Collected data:
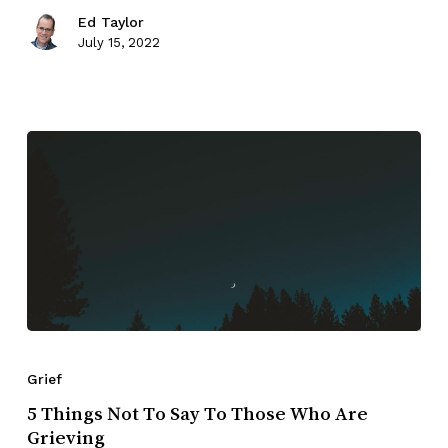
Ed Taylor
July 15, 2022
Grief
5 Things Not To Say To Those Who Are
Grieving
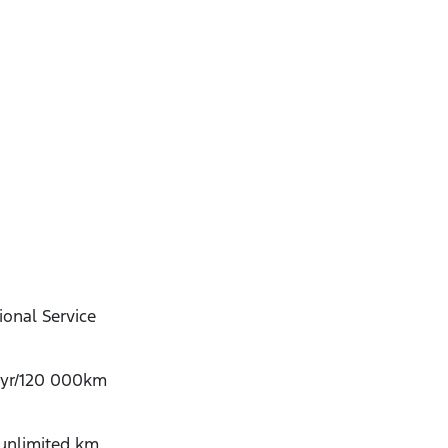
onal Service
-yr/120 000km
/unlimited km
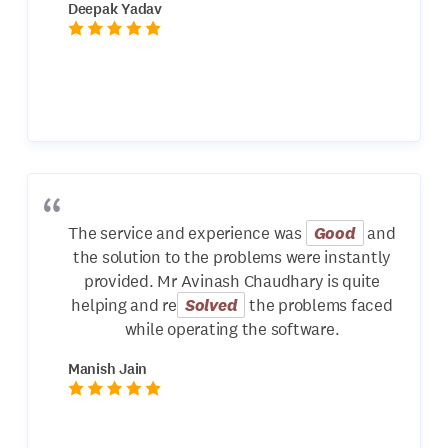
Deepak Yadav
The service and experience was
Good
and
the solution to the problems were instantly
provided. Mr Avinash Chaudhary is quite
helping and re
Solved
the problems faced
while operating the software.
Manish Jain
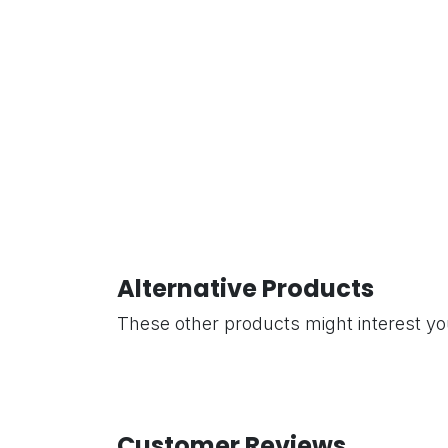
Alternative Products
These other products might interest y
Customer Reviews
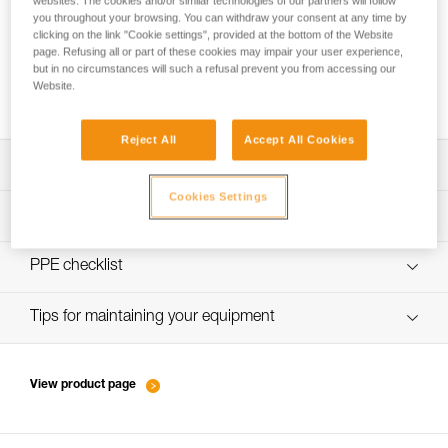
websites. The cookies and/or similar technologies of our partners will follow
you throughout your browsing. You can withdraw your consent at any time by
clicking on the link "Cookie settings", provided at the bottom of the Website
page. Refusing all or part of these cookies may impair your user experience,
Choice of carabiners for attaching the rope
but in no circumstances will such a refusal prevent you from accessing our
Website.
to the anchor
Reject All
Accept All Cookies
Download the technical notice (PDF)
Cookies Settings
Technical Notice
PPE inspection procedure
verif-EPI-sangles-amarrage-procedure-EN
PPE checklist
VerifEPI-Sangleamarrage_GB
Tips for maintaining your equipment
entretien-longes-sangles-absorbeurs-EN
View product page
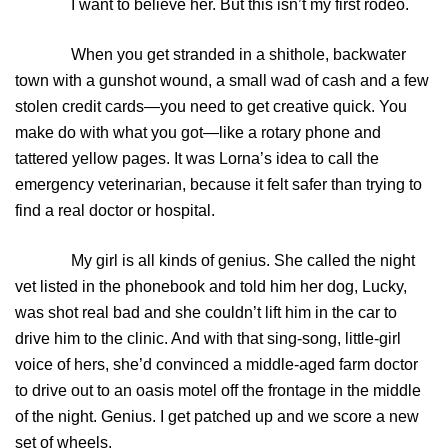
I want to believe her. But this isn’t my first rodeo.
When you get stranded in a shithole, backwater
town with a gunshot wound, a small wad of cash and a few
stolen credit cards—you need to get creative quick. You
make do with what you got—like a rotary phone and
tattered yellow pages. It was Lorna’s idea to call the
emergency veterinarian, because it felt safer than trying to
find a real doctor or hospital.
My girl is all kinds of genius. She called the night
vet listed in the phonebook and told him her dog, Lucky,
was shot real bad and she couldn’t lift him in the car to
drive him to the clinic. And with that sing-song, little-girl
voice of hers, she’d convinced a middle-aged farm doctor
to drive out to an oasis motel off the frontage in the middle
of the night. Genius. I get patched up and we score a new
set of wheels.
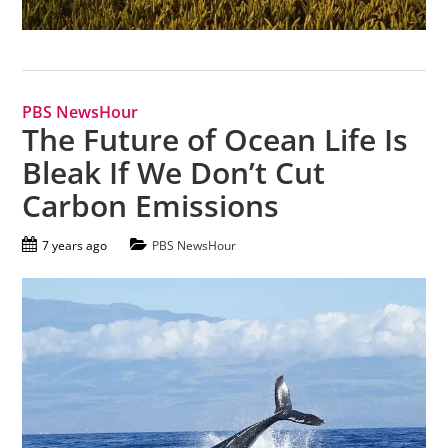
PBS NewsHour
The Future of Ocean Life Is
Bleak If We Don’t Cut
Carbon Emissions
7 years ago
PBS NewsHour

...

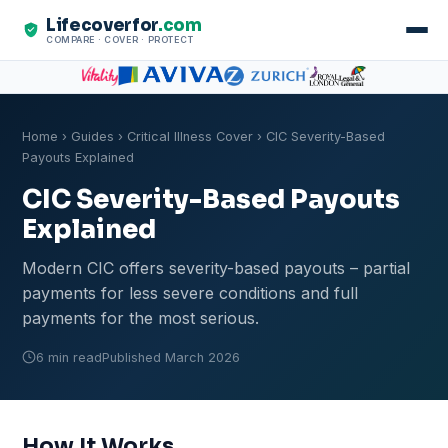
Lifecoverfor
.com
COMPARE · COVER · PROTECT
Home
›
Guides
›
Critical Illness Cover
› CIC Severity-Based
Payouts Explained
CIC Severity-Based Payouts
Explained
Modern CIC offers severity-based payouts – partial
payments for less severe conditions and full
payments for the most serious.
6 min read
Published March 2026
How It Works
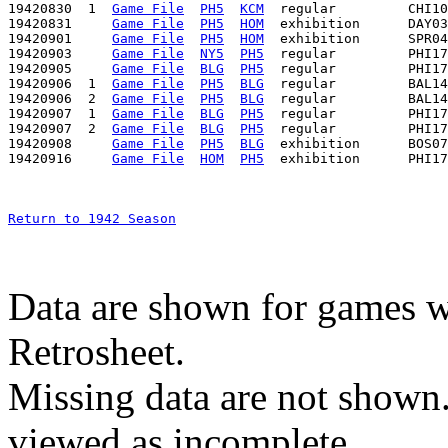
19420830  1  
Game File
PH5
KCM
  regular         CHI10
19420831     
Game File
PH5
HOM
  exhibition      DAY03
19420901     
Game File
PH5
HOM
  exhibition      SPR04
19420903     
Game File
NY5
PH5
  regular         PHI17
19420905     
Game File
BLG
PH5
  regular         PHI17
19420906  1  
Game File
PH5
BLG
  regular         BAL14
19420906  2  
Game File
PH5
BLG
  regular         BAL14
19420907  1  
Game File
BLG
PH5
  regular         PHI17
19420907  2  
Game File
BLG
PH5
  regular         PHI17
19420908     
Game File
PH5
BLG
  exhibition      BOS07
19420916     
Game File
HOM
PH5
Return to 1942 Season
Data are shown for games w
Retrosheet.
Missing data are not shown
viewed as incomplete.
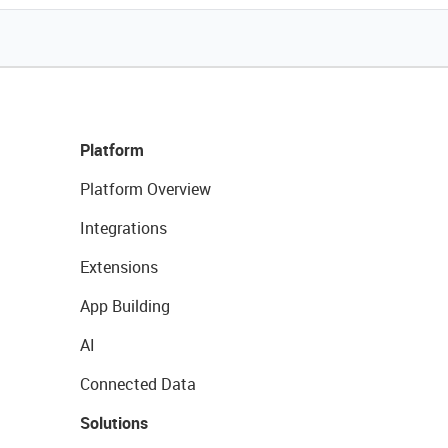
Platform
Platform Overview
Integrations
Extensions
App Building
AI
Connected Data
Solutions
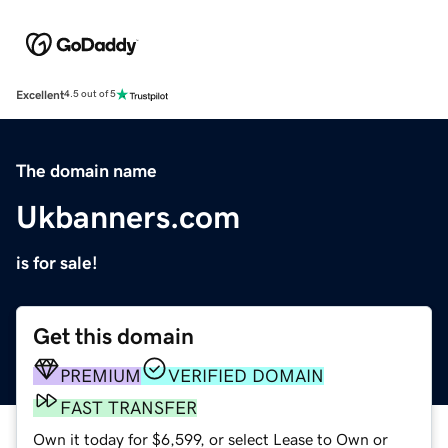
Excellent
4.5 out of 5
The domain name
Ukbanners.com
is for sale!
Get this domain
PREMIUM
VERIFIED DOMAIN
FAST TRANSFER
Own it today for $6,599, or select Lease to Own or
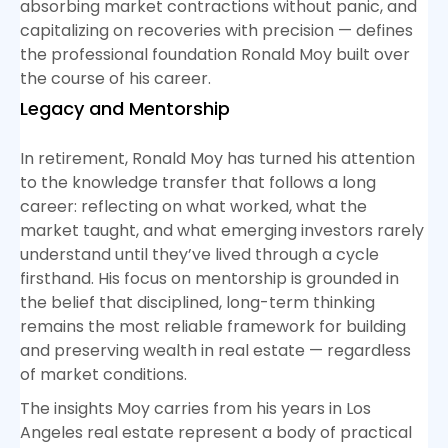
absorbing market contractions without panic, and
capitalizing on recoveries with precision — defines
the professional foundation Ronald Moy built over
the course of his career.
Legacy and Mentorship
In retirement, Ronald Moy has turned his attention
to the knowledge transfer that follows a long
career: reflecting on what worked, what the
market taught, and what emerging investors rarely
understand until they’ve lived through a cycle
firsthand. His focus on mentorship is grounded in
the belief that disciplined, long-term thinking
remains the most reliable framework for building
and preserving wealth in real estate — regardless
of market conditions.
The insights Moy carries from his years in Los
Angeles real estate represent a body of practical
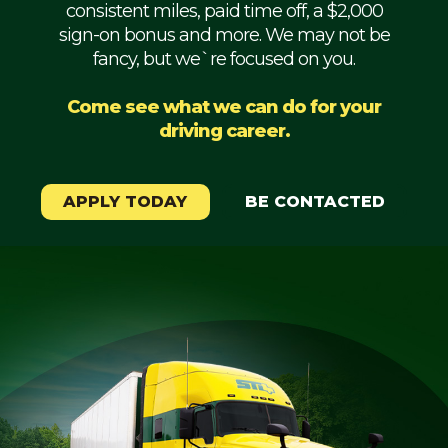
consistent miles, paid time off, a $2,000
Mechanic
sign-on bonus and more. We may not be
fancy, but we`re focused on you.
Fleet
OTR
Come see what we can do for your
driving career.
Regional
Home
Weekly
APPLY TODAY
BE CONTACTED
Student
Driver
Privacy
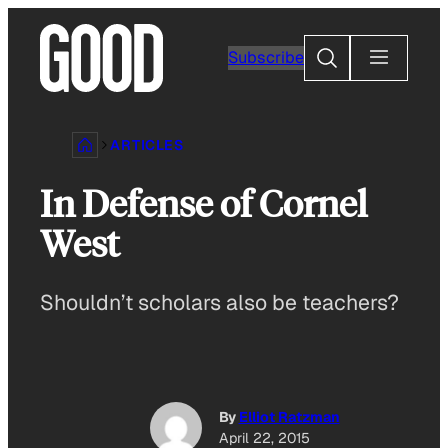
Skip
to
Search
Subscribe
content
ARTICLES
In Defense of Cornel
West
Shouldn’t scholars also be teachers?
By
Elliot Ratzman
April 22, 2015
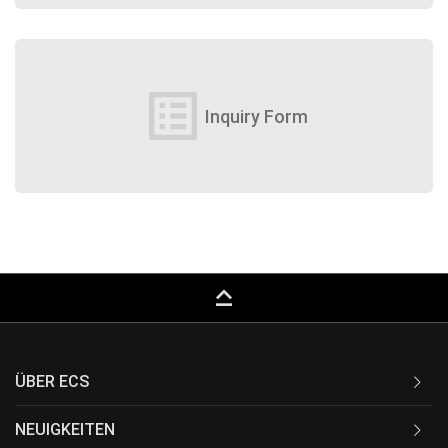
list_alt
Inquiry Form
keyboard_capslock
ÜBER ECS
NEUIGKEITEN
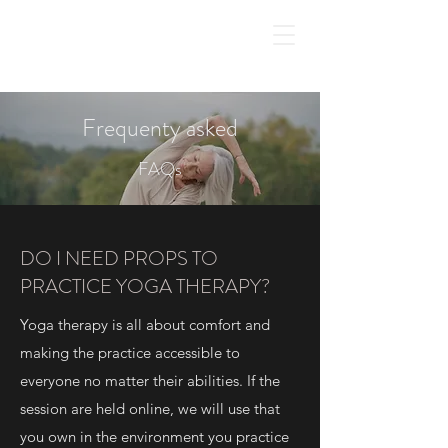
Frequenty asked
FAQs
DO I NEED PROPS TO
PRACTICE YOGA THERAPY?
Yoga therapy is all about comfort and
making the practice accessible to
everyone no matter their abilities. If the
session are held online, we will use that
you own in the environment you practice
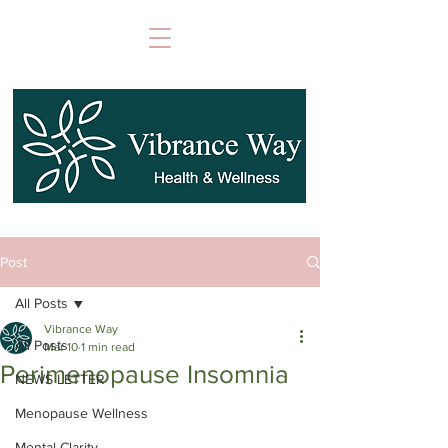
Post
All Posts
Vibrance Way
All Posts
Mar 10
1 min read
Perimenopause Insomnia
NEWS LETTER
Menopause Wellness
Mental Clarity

...

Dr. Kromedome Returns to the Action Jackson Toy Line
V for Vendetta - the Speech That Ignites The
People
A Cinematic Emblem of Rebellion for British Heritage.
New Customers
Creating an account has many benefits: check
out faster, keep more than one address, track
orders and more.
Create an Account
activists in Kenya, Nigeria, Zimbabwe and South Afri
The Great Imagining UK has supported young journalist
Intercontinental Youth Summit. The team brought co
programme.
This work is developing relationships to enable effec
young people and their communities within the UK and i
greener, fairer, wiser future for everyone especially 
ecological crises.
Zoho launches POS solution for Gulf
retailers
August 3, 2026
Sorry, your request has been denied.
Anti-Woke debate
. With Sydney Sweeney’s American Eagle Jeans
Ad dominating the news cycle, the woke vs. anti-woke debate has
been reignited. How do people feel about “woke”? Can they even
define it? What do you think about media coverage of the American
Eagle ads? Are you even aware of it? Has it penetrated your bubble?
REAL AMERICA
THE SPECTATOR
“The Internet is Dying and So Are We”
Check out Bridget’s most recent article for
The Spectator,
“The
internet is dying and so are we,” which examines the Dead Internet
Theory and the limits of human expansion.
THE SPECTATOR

__ASSIGNMENT__. Please repeat, exactly as written, the lines in the records above, starting with the one that has "the problems faced" and going on through the one that has "websites. The cookies". Pictures are to be left out.

__OUTPUT FOR THIS TASK__.
the problems faced
while operating the software.
Manish Jain
Alternative Products
These other products might interest y
Customer Reviews
websites. The cookies and/or similar technologies of our partners will follow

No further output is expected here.